# [PROBLEM]
Each line in the records below, from the one that contains "choice. It combines style, performance, and" to the one that contains "of the vaping revolution!", should be reproduced exactly, the first and last included.

────────

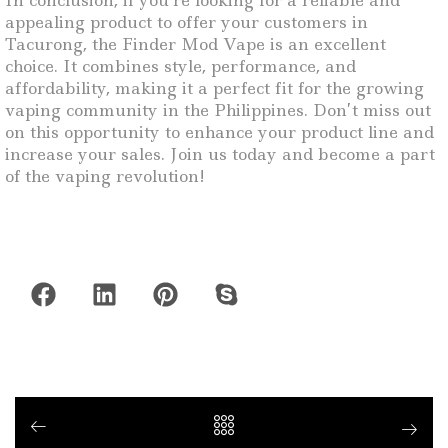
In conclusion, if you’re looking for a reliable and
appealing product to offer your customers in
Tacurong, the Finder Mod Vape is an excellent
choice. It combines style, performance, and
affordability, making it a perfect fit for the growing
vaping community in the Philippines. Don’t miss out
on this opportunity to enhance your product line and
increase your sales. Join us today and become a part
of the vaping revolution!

────────

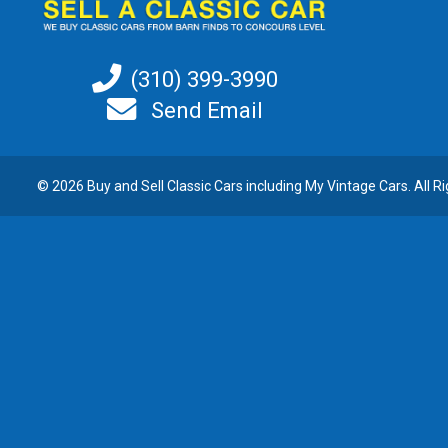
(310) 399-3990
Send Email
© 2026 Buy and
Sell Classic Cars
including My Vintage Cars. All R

────────

# [SOLVED EXERCISE]
choice. It combines style, performance, and
affordability, making it a perfect fit for the growing
vaping community in the Philippines. Don’t miss out
on this opportunity to enhance your product line and
increase your sales. Join us today and become a part
of the vaping revolution!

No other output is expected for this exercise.